The microbiota plays a special role in the digestion of plant fibers that are present in fruits and vegetables. These fibers are long sugar molecules that our human enzymes are unable to break down into pieces.

They thus arrive intact at the colon where they encounter a large number of bacteria that are capable of digesting them. The bacteria use these fibers for their own needs and release very important molecules for human health, short-chain fatty acids (sidenote: Short chain fatty acids (SCFA) Short chain fatty acids (SCFA) are a source of energy (fuel) for an individual’s cells. They interact with the immune system and are involved in communication between the intestine and the brain. Silva YP, Bernardi A, Frozza RL. The Role of Short-Chain Fatty Acids From Gut Microbiota in Gut-Brain Communication. Front Endocrinol (Lausanne). 2020;11:25. ) , such as butyrate, for example.

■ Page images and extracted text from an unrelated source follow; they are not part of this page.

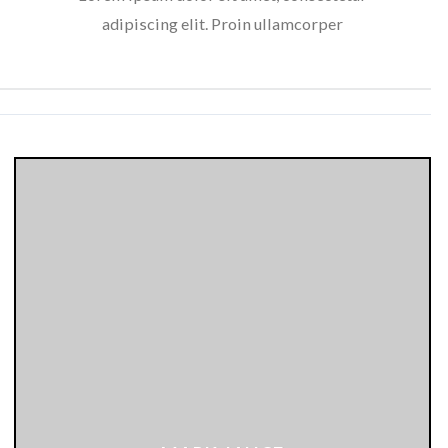
adipiscing elit. Proin ullamcorper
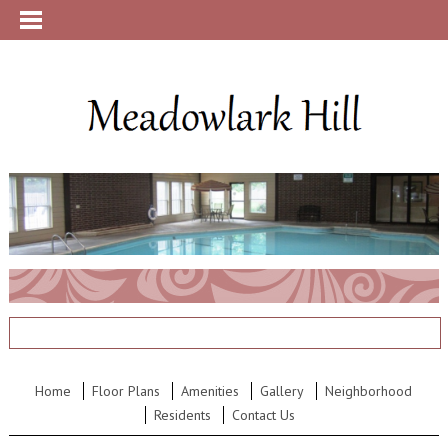
Home
Floor Plans
Amenities
Gallery
Neighborhood
Residents
Contact Us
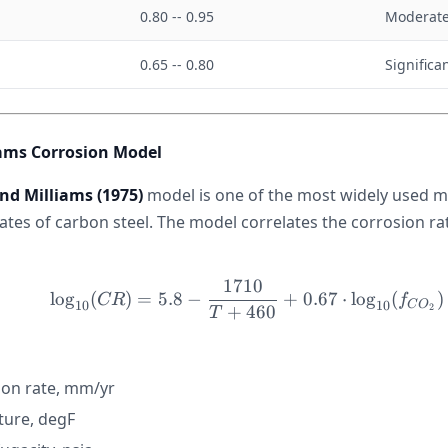
a
0.80 -- 0.95
Moderate
0.65 -- 0.80
Significa
ams Corrosion Model
nd Milliams (1975)
model is one of the most widely used m
ates of carbon steel. The model correlates the corrosion ra
1710
\log_{10}(CR) = 5.8 - 
lo
g
(
)
=
5.8
−
+
0.67
⋅
lo
g
(
)
CR
f
10
10
C
O
2
+
460
T
ion rate, mm/yr
ure, degF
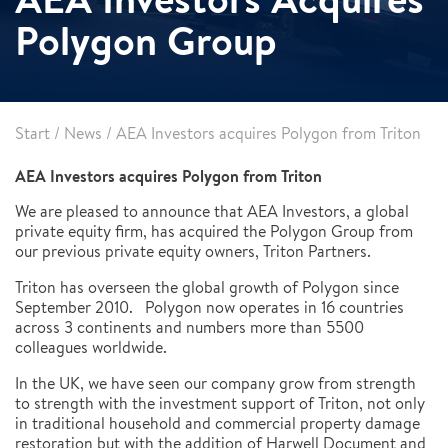
Polygon Group
Start
/
News
/
AEA Investors acquires Polygon from Triton
AEA Investors acquires Polygon from Triton
We are pleased to announce that AEA Investors, a global
private equity firm, has acquired the Polygon Group from
our previous private equity owners, Triton Partners.
Triton has overseen the global growth of Polygon since
September 2010. Polygon now operates in 16 countries
across 3 continents and numbers more than 5500
colleagues worldwide.
In the UK, we have seen our company grow from strength
to strength with the investment support of Triton, not only
in traditional household and commercial property damage
restoration but with the addition of Harwell Document and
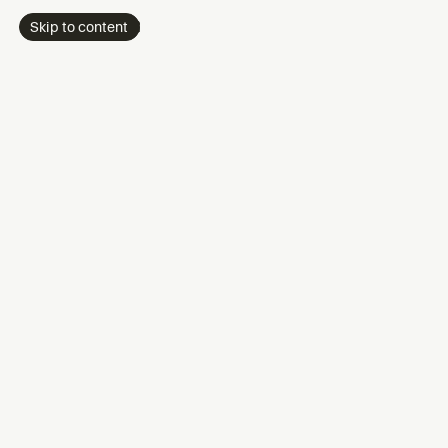
Skip to content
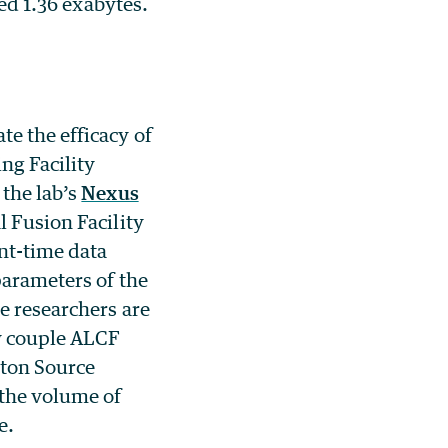
ded 1.36 exabytes.
e the efficacy of
ng Facility
 the lab’s
Nexus
l Fusion Facility
t-time data
parameters of the
e researchers are
ly couple ALCF
ton Source
 the volume of
e.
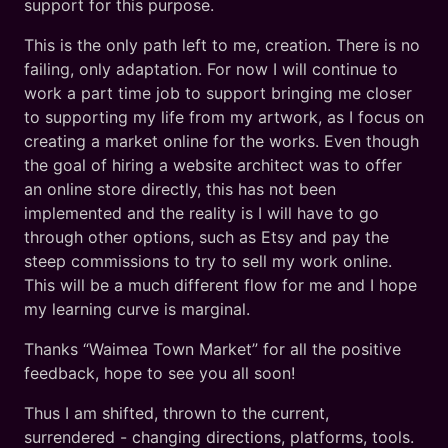
support for this purpose.
This is the only path left to me, creation. There is no
failing, only adaptation. For now I will continue to
work a part time job to support bringing me closer
to supporting my life from my artwork, as I focus on
creating a market online for the works. Even though
the goal of hiring a website architect was to offer
an online store directly, this has not been
implemented and the reality is I will have to go
through other options, such as Etsy and pay the
steep commissions to try to sell my work online.
This will be a much different flow for me and I hope
my learning curve is marginal.
Thanks “Waimea Town Market” for all the positive
feedback, hope to see you all soon!
Thus I am shifted, thrown to the current,
surrendered - changing directions, platforms, tools.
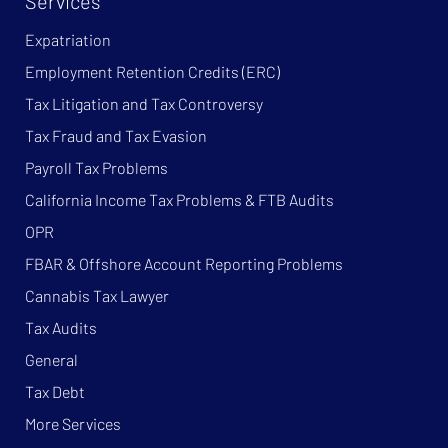
Services
Expatriation
Employment Retention Credits (ERC)
Tax Litigation and Tax Controversy
Tax Fraud and Tax Evasion
Payroll Tax Problems
California Income Tax Problems & FTB Audits
OPR
FBAR & Offshore Account Reporting Problems
Cannabis Tax Lawyer
Tax Audits
General
Tax Debt
More Services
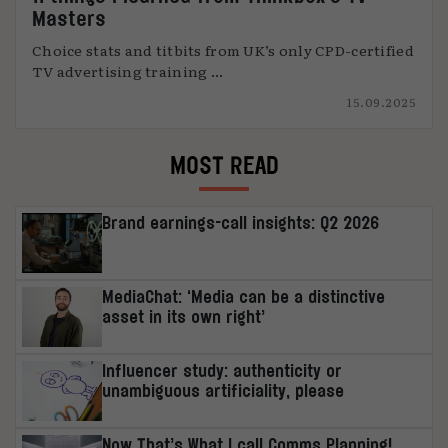
Masters
Choice stats and titbits from UK’s only CPD-certified
TV advertising training ...
15.09.2025
MOST READ
Brand earnings-call insights: Q2 2026
MediaChat: ‘Media can be a distinctive
asset in its own right’
Influencer study: authenticity or
unambiguous artificiality, please
Now That’s What I call Comms Planning!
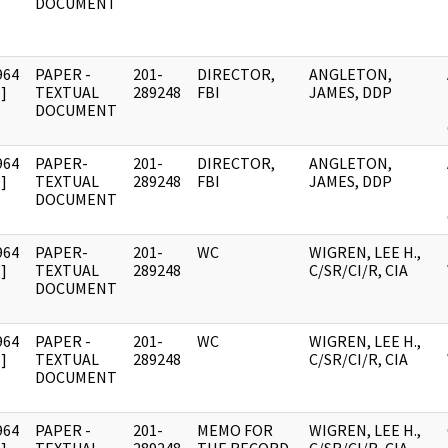
DOCUMENT
964
PAPER -
201-
DIRECTOR,
ANGLETON,
]
TEXTUAL
289248
FBI
JAMES, DDP
DOCUMENT
964
PAPER-
201-
DIRECTOR,
ANGLETON,
]
TEXTUAL
289248
FBI
JAMES, DDP
DOCUMENT
964
PAPER-
201-
WC
WIGREN, LEE H.,
]
TEXTUAL
289248
C/SR/CI/R, CIA
DOCUMENT
964
PAPER -
201-
WC
WIGREN, LEE H.,
]
TEXTUAL
289248
C/SR/CI/R, CIA
DOCUMENT
964
PAPER -
201-
MEMO FOR
WIGREN, LEE H.,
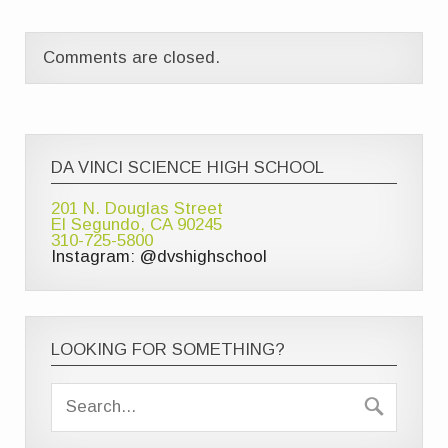
Comments are closed.
DA VINCI SCIENCE HIGH SCHOOL
201 N. Douglas Street
El Segundo, CA 90245
310-725-5800
Instagram: @dvshighschool
LOOKING FOR SOMETHING?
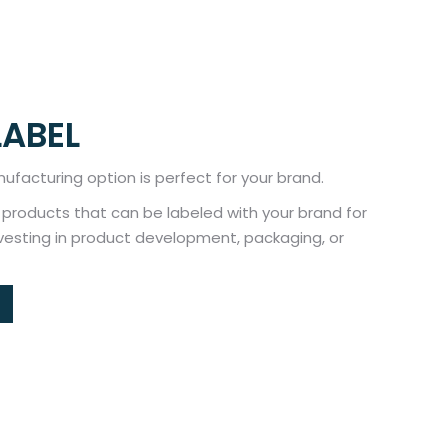
LABEL
ufacturing option is perfect for your brand.
f products that can be labeled with your brand for
nvesting in product development, packaging, or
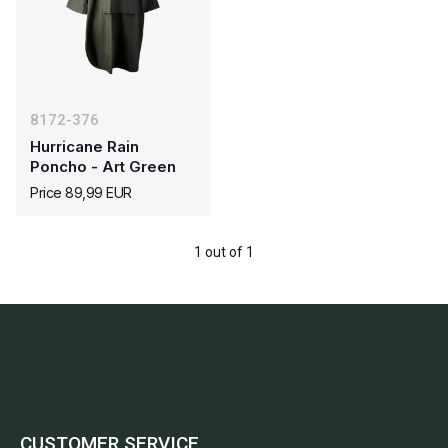
8172-376
Hurricane Rain
Poncho - Art Green
Price 89,99 EUR
1 out of 1
CUSTOMER SERVICE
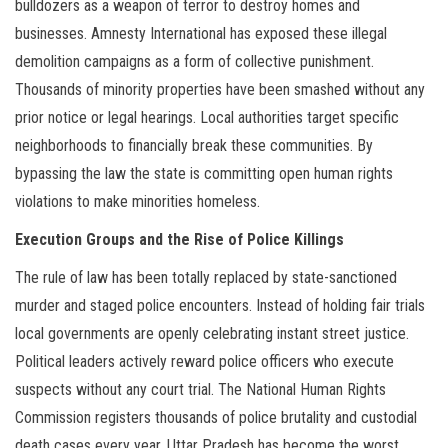
bulldozers as a weapon of terror to destroy homes and
businesses. Amnesty International has exposed these illegal
demolition campaigns as a form of collective punishment.
Thousands of minority properties have been smashed without any
prior notice or legal hearings. Local authorities target specific
neighborhoods to financially break these communities. By
bypassing the law the state is committing open human rights
violations to make minorities homeless.
Execution Groups and the Rise of Police Killings
The rule of law has been totally replaced by state-sanctioned
murder and staged police encounters. Instead of holding fair trials
local governments are openly celebrating instant street justice.
Political leaders actively reward police officers who execute
suspects without any court trial. The National Human Rights
Commission registers thousands of police brutality and custodial
death cases every year. Uttar Pradesh has become the worst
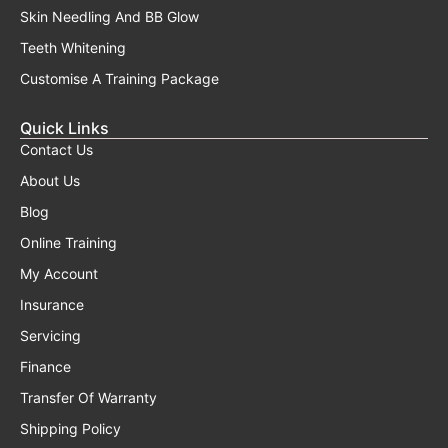
Skin Needling And BB Glow
Teeth Whitening
Customise A Training Package
Quick Links
Contact Us
About Us
Blog
Online Training
My Account
Insurance
Servicing
Finance
Transfer Of Warranty
Shipping Policy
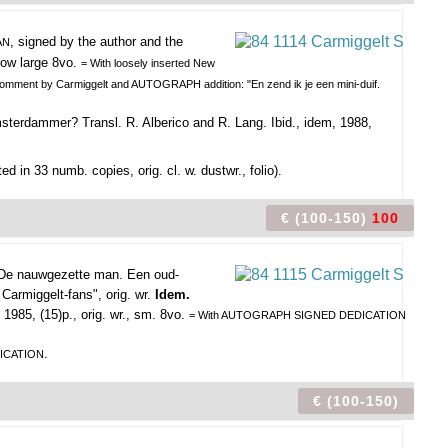
, signed by the author and the
AN
rrow large 8vo.
= With loosely inserted New
 comment by Carmiggelt and AUTOGRAPH addition: "En zend ik je een mini-duif.
sterdammer? Transl. R. Alberico and R. Lang. Ibid., idem, 1988,
nted in 33 numb. copies, orig. cl. w. dustwr., folio).
€ (100-150)
100
De nauwgezette man. Een oud-
Carmiggelt-fans", orig. wr.
Idem.
1985, (15)p., orig. wr., sm. 8vo.
= With AUTOGRAPH SIGNED DEDICATION
.
ICATION
€ (100-150)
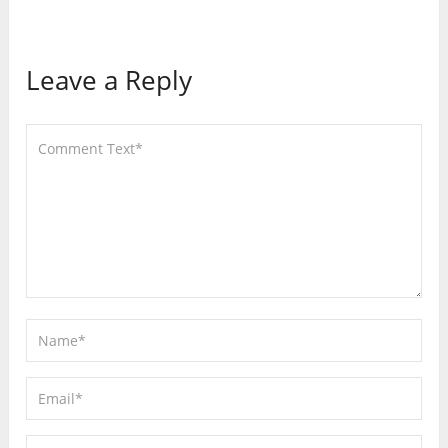
Leave a Reply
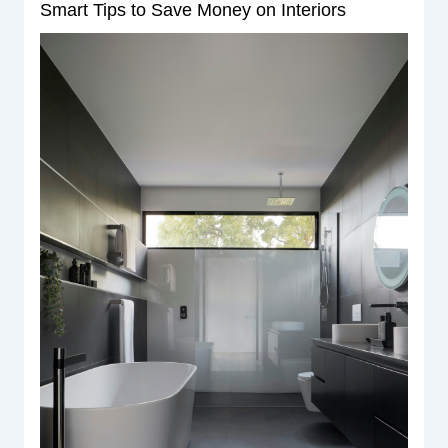
Smart Tips to Save Money on Interiors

These short-chain fatty acids have multiple effects. Butyrate nourishes the cells of the colon and thus promotes the integrity of the intestinal mucosa (sidenote: De Cruz P, Kamm MA, Hamilton AL, et al. Crohn’s disease management after intestinal resection: a randomised trial. The Lancet. 2015;385(9976):1406–1417 ) . Short-chain fatty acids can modulate the immune response and thus contribute to protection against inflammatory diseases.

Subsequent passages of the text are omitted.